Presidents and athletic directors of many Division I schools had complained the new academic rules, adopted in 2011, placed an unfair burden of compliance on them as they have a “clearly stated mission to provide access to a broader group of students, including those who might not otherwise have the opportunity to attend college.”

Officials at several schools that could be affected by the rule change withheld comment, pending a review of the decision of the Division I board. It covers approximately 250 of the nation’s schools, mostly those with larger athletic programs.

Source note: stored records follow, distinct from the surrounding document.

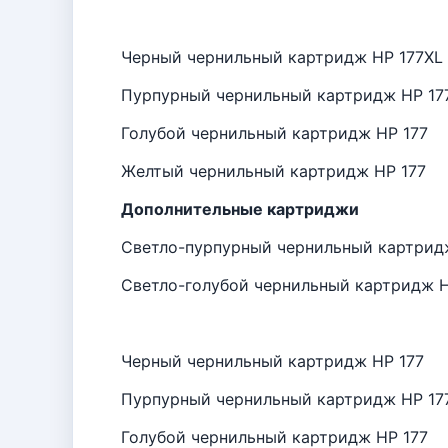
Черный чернильный картридж HP 177XL
Пурпурный чернильный картридж HP 17
Голубой чернильный картридж HP 177
Желтый чернильный картридж HP 177
Дополнительные картриджи
Светло-пурпурный чернильный картрид
Светло-голубой чернильный картридж H
Черный чернильный картридж HP 177
Пурпурный чернильный картридж HP 17
Голубой чернильный картридж HP 177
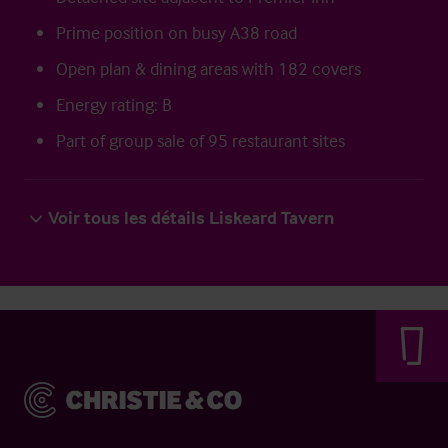
Prime position on busy A38 road
Open plan & dining areas with 182 covers
Energy rating: B
Part of group sale of 95 restaurant sites
Voir tous les détails Liskeard Tavern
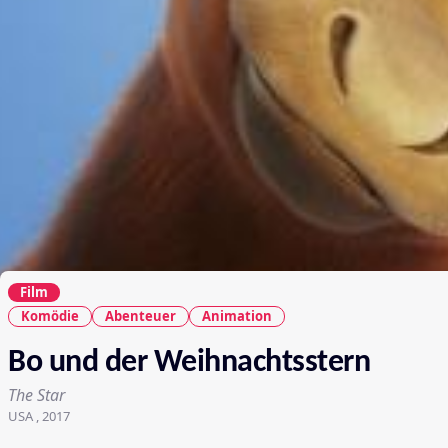
Film
Komödie
Abenteuer
Animation
Bo und der Weihnachtsstern
The Star
USA , 2017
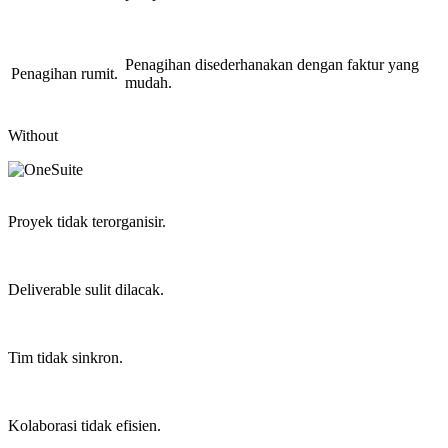
Penagihan disederhanakan dengan faktur yang
Penagihan rumit.
mudah.
Without
Proyek tidak terorganisir.
Deliverable sulit dilacak.
Tim tidak sinkron.
Kolaborasi tidak efisien.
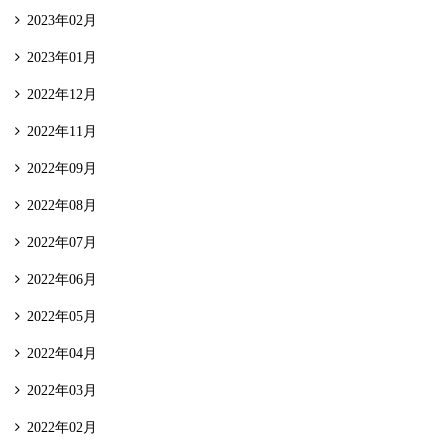
2023年02月
2023年01月
2022年12月
2022年11月
2022年09月
2022年08月
2022年07月
2022年06月
2022年05月
2022年04月
2022年03月
2022年02月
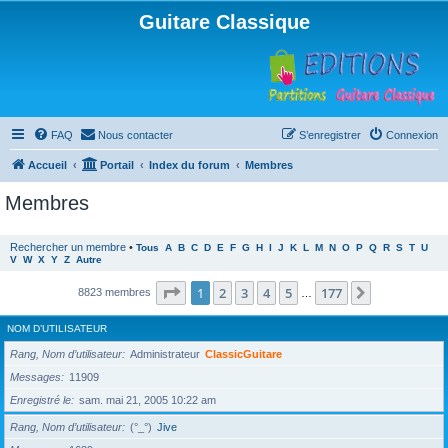
Guitare Classique
FAQ
Nous contacter
S’enregistrer
Connexion
Accueil
Portail
Index du forum
Membres
Membres
Rechercher un membre
•
Tous
A
B
C
D
E
F
G
H
I
J
K
L
M
N
O
P
Q
R
S
T
U
V
W
X
Y
Z
Autre
Page
1
sur
177
1
2
3
4
5
177
Suivante
8823 membres
…
NOM D’UTILISATEUR
Rang, Nom d’utilisateur
Administrateur
ClassicGuitare
Messages
11909
Enregistré le
sam. mai 21, 2005 10:22 am
Rang, Nom d’utilisateur
(°_°)
Jive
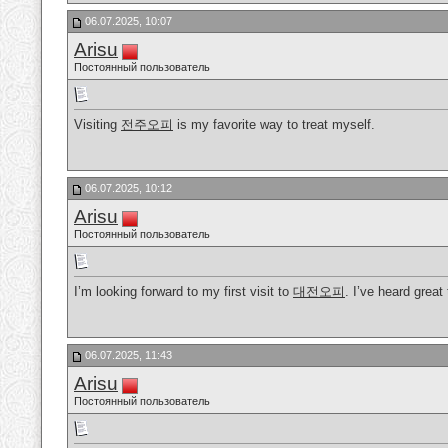
06.07.2025, 10:07
Arisu
Постоянный пользователь
Visiting
전주오피
is my favorite way to treat myself.
06.07.2025, 10:12
Arisu
Постоянный пользователь
I’m looking forward to my first visit to
대전오피
. I’ve heard great
06.07.2025, 11:43
Arisu
Постоянный пользователь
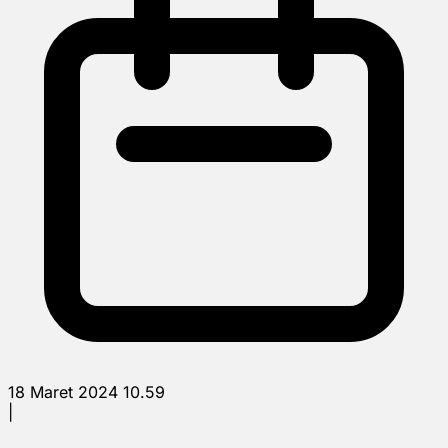
18 Maret 2024 10.59
|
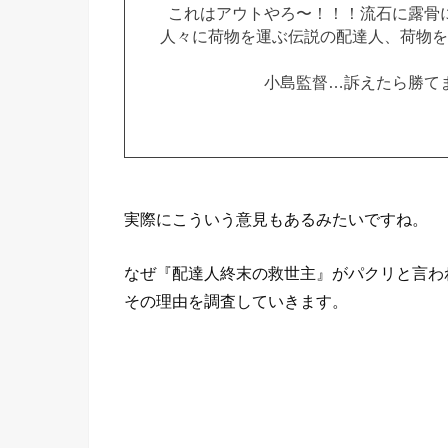
これはアウトやろ〜！！！流石に露骨
人々に荷物を運ぶ伝説の配達人、荷物を
小島監督…訴えたら勝て
実際にこういう意見もあるみたいですね。
なぜ『配達人終末の救世主』がパクリと言わ
その理由を調査していきます。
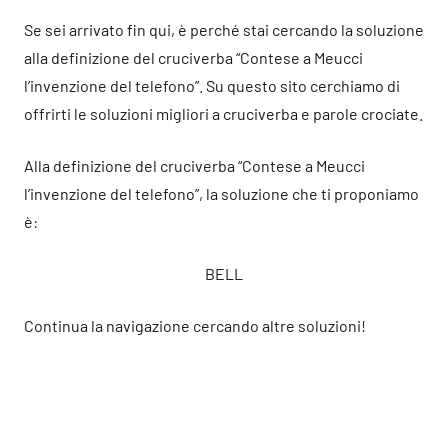
Se sei arrivato fin qui, è perché stai cercando la soluzione
alla definizione del cruciverba “Contese a Meucci
l’invenzione del telefono”. Su questo sito cerchiamo di
offrirti le soluzioni migliori a cruciverba e parole crociate.
Alla definizione del cruciverba “Contese a Meucci
l’invenzione del telefono”, la soluzione che ti proponiamo
è:
BELL
Continua la navigazione cercando altre soluzioni!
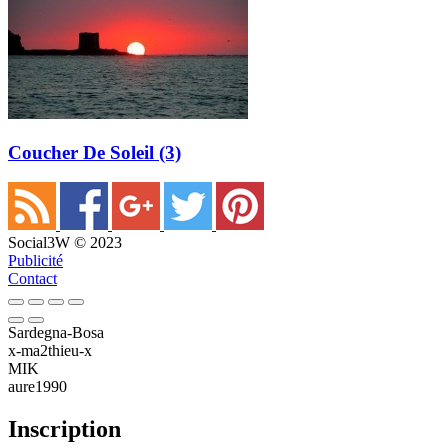
Coucher De Soleil (3)
Social3W © 2023
Publicité
Contact
Sardegna-Bosa
x-ma2thieu-x
MIK
aure1990
Inscription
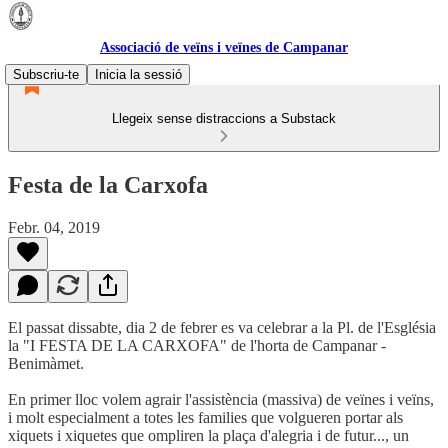
Associació de veïns i veïnes de Campanar
Subscriu-te
Inicia la sessió
Llegeix sense distraccions a Substack
Festa de la Carxofa
Febr. 04, 2019
El passat dissabte, dia 2 de febrer es va celebrar a la Pl. de l'Església
la "I FESTA DE LA CARXOFA" de l'horta de Campanar -
Benimàmet.
En primer lloc volem agrair l'assistència (massiva) de veïnes i veïns,
i molt especialment a totes les families que volgueren portar als
xiquets i xiquetes que ompliren la plaça d'alegria i de futur..., un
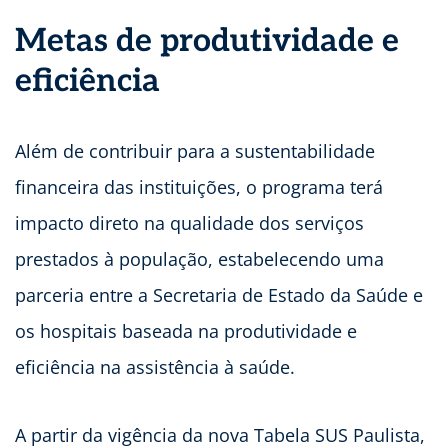
Metas de produtividade e
eficiência
Além de contribuir para a sustentabilidade
financeira das instituições, o programa terá
impacto direto na qualidade dos serviços
prestados à população, estabelecendo uma
parceria entre a Secretaria de Estado da Saúde e
os hospitais baseada na produtividade e
eficiência na assistência à saúde.
A partir da vigência da nova Tabela SUS Paulista,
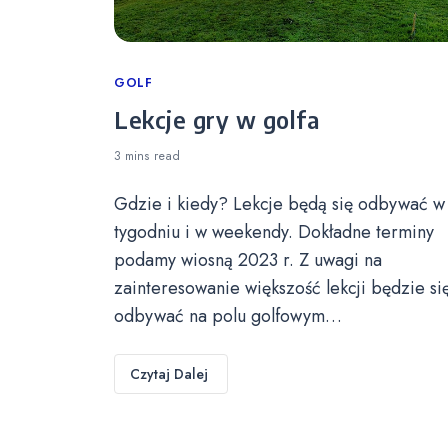
Categories
GOLF
Lekcje gry w golfa
3 mins
read
Gdzie i kiedy? Lekcje będą się odbywać w
tygodniu i w weekendy. Dokładne terminy
podamy wiosną 2023 r. Z uwagi na
zainteresowanie większość lekcji będzie si
odbywać na polu golfowym…
Czytaj Dalej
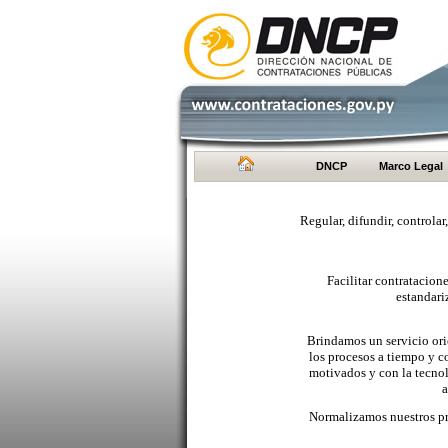
DNCP
Marco Legal
Regular, difundir, controlar
Facilitar contratacio
estandari
Brindamos un servicio orie
los procesos a tiempo y c
motivados y con la tecno
a
Normalizamos nuestros pr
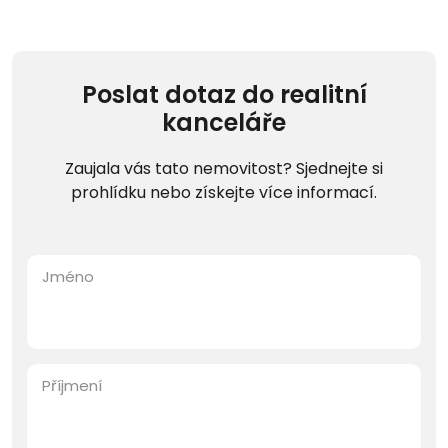
Poslat dotaz do realitní
kanceláře
Zaujala vás tato nemovitost? Sjednejte si
prohlídku nebo získejte více informací.
Jméno
Příjmení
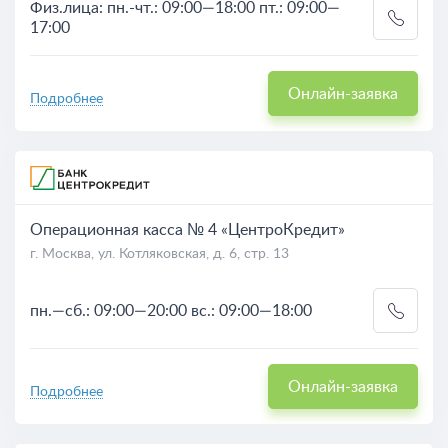
Физ.лица: пн.-чт.: 09:00—18:00 пт.: 09:00—
17:00
Онлайн-заявка
Подробнее
Операционная касса № 4 «ЦентроКредит»
г. Москва, ул. Котляковская, д. 6, стр. 13
пн.—сб.: 09:00—20:00 вс.: 09:00—18:00
Онлайн-заявка
Подробнее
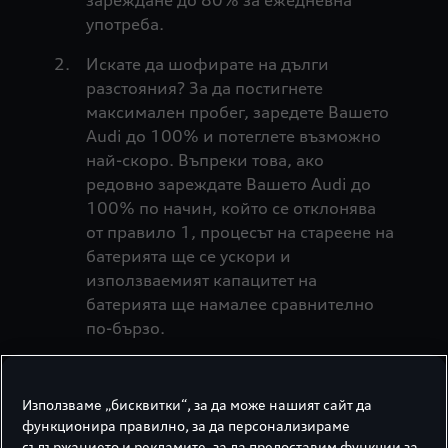
зареждане до 80% за ежедневна
употреба.
Искате да шофирате на дълги
разстояния? За да постигнете
максимален пробег, заредете Вашето
Audi до 100% и потеглете възможно
най-скоро. Въпреки това, ако
редовно зареждате Вашето Audi до
100% по начин, който се отклонява
от правило 1, процесът на стареене на
батерията ще се ускори и
използваемият капацитет на
батерията ще намалее сравнително
по-бързо.
Имате ли по-дълги престои? Когато
паркирате автомобила, се уверете, че
Използваме „бисквитки“, за да може нашият сайт да
нивото на зареждане е между 30% и
функционира правилно, за да персонализираме
80%.
съдържанието и рекламите, за да предоставим функции за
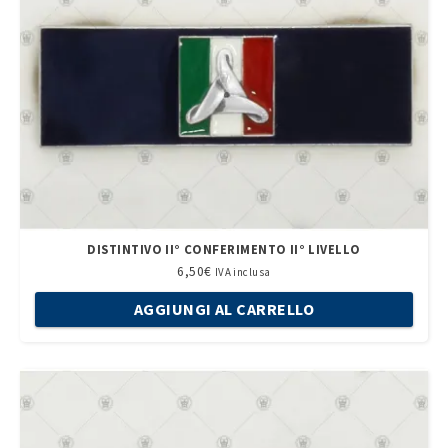
DISTINTIVO II° CONFERIMENTO II° LIVELLO
6,50
€
IVA inclusa
AGGIUNGI AL CARRELLO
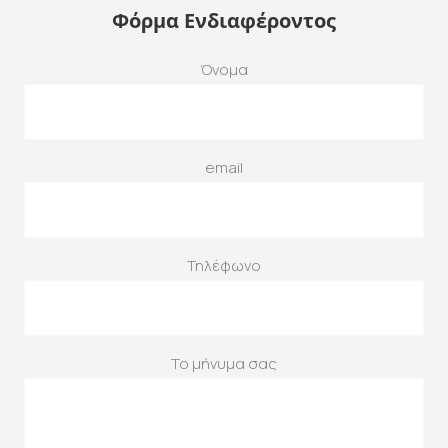
Φόρμα Ενδιαφέροντος
Όνομα
email
Τηλέφωνο
Το μήνυμα σας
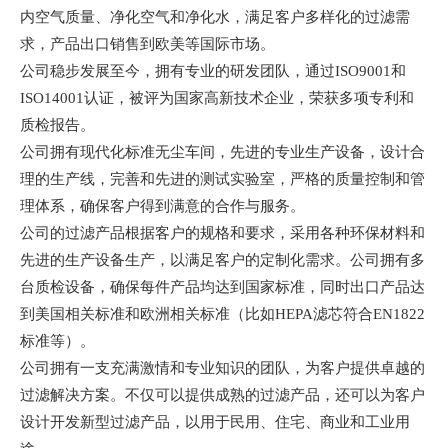
内空气质量、净化空气和净化水，满足客户多样化的过滤需
求，产品出口销售到欧美等国际市场。
公司稳步发展至今，拥有专业的研发团队，通过
ISO9001和
ISO14001认证，被评为国家高新技术企业，荣获多项专利和
质检报告。
公司拥有现代化标准无尘车间，先进的专业生产设备，设计合
理的生产线，完善和先进的测试实验室，严格的质量控制和管
理体系，确保客户得到满意的合作与服务。
公司的过滤产品根据客户的规格和要求，采用各种环保材料和
先进的生产设备生产，以满足客户的定制化需求。公司拥有多
台质检设备，确保每件产品均达到国家标准，同时出口产品达
到美国相关标准和欧洲相关标准（比如
HEPA滤芯符合EN1822
标准等）。
公司拥有一支充满激情和专业知识的团队，为客户提供卓越的
过滤解决方案。不仅可以提供成熟的过滤产品，还可以为客户
设计开发新型过滤产品，以用于民用、住宅、商业和工业用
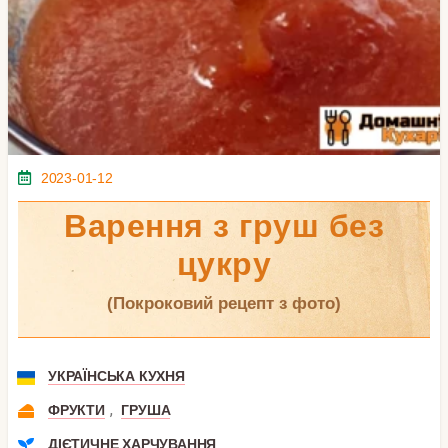
2023-01-12
Варення з груш без
цукру
(покроковий рецепт з фото)
УКРАЇНСЬКА КУХНЯ
,
ФРУКТИ
ГРУША
ДІЄТИЧНЕ ХАРЧУВАННЯ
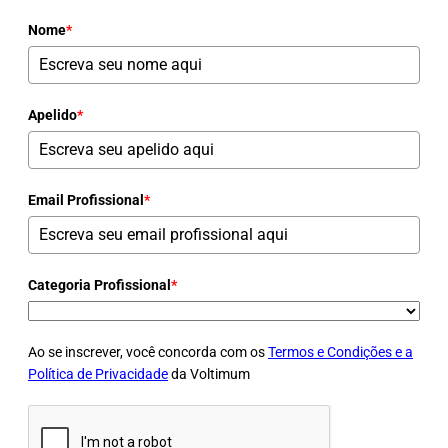
Nome
*
Apelido
*
Email Profissional
*
Categoria Profissional
*
Ao se inscrever, você concorda com os
Termos e Condições e a
Política de Privacidade
da Voltimum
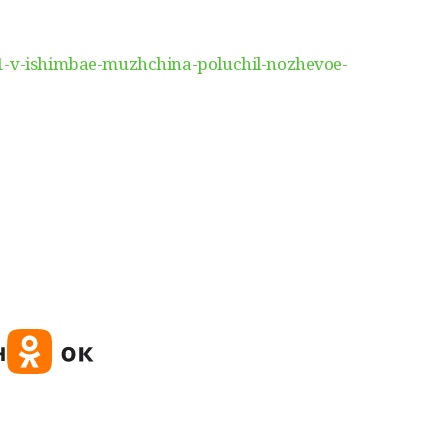
61-v-ishimbae-muzhchina-poluchil-nozhevoe-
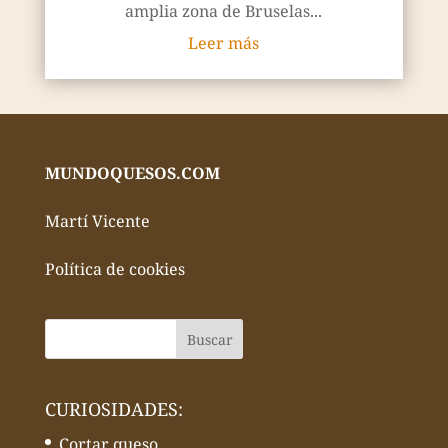
amplia zona de Bruselas...
Leer más
MUNDOQUESOS.COM
Martí Vicente
Política de cookies
CURIOSIDADES:
Cortar queso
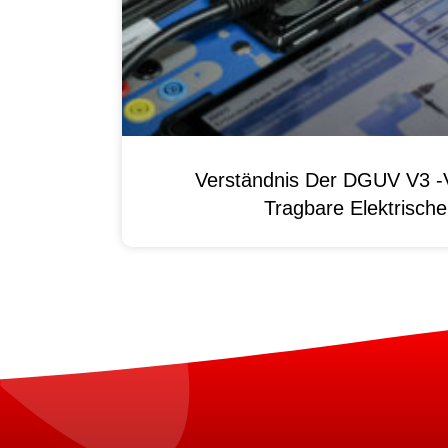
Verständnis Der DGUV V3 -V
Tragbare Elektrisch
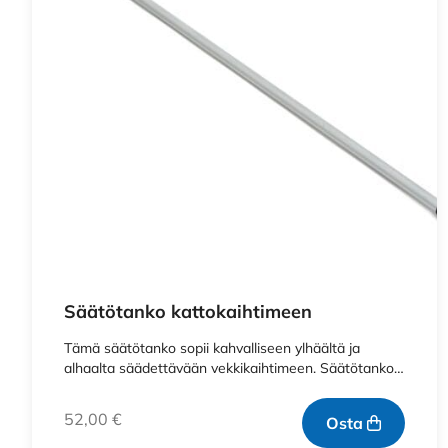
Säätötanko kattokaihtimeen
Tämä säätötanko sopii kahvalliseen ylhäältä ja
alhaalta säädettävään vekkikaihtimeen. Säätötanko…
52,00
€
Osta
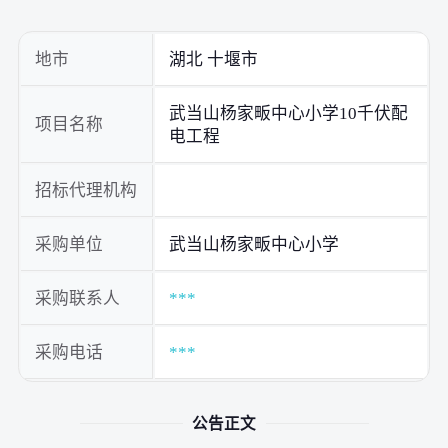
地市
湖北 十堰市
武当山杨家畈中心小学10千伏配
项目名称
电工程
招标代理机构
采购单位
武当山杨家畈中心小学
采购联系人
***
采购电话
***
公告正文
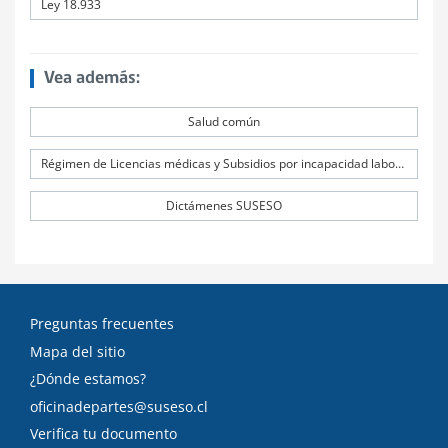
Ley 18.933
Vea además:
Salud común
Régimen de Licencias médicas y Subsidios por incapacidad laboral (SIL)
Dictámenes SUSESO
Preguntas frecuentes
Mapa del sitio
¿Dónde estamos?
oficinadepartes@suseso.cl
Verifica tu documento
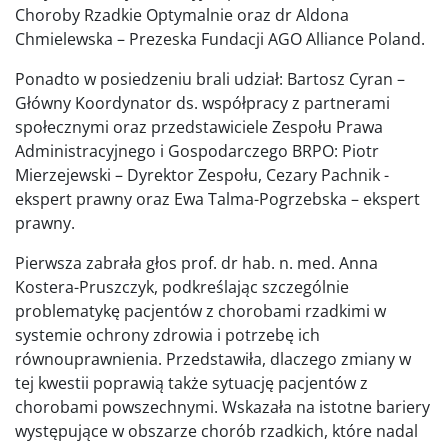
Choroby Rzadkie Optymalnie oraz dr Aldona
Chmielewska – Prezeska Fundacji AGO Alliance Poland.
Ponadto w posiedzeniu brali udział: Bartosz Cyran –
Główny Koordynator ds. współpracy z partnerami
społecznymi oraz przedstawiciele Zespołu Prawa
Administracyjnego i Gospodarczego BRPO: Piotr
Mierzejewski – Dyrektor Zespołu, Cezary Pachnik -
ekspert prawny oraz Ewa Talma-Pogrzebska – ekspert
prawny.
Pierwsza zabrała głos prof. dr hab. n. med. Anna
Kostera-Pruszczyk, podkreślając szczególnie
problematykę pacjentów z chorobami rzadkimi w
systemie ochrony zdrowia i potrzebę ich
równouprawnienia. Przedstawiła, dlaczego zmiany w
tej kwestii poprawią także sytuację pacjentów z
chorobami powszechnymi. Wskazała na istotne bariery
występujące w obszarze chorób rzadkich, które nadal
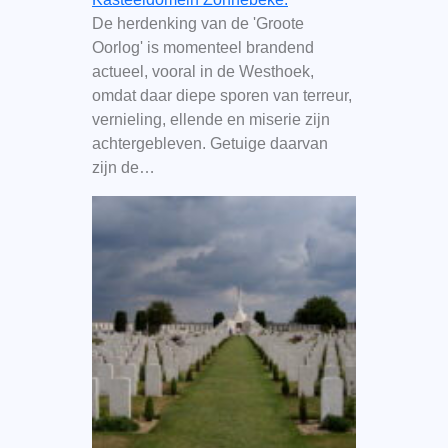
De herdenking van de 'Groote
Oorlog' is momenteel brandend
actueel, vooral in de Westhoek,
omdat daar diepe sporen van terreur,
vernieling, ellende en miserie zijn
achtergebleven. Getuige daarvan
zijn de…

The new compliance timetable adopted today extends by a year to 2016, the time by which high school students must meet new, higher eligibility “expectations” to qualify for intercollegiate sports competition. “The standard is higher than what will be needed to receive aid and practice, creating an academic redshirt year,” the NCAA says. In decades past, many freshman athletes sat out their first year in order to adapt to the higher academic rigors of college and sometimes to give players ahead of them another year of play.

“We want to give young people a fair chance to meet the new standards by taking core academic courses early in their high school education,” says NCAA Division I Board Chair Judy Genshaft in a prepared statement. “The presidents have every confidence that future student-athletes will do the work necessary to be academically successful in college.”

The new tier of compliance with the NCAA’s Academic Performance Program, revises the organization’s complicated Academic Progress Rate (APR) to give limited-resource institutions four years more to comply.

All schools in Division I must meet the same standard in 2012-13 and 2013-14 post-season—a 900 four-year APR or a 930 average over the two most recent years. The standard changes for “limited-resource institutions” for the next three years.

Those teams must earn a 910 four-year APR or a 940 average APR over the most recent two years to qualify for 2014-15 post-season competition. Teams must earn a 920 four-year APR to qualify for 2015-16 post-season competition. They must earn a 930 four-year APR to compete in 2016-17 competition, the same as all other Division I schools.

The NCAA offered a number of ways schools can seek exceptions to the APR rule, yet insisted higher academic standards for athletes would be the trend for the organization for the foreseeable future.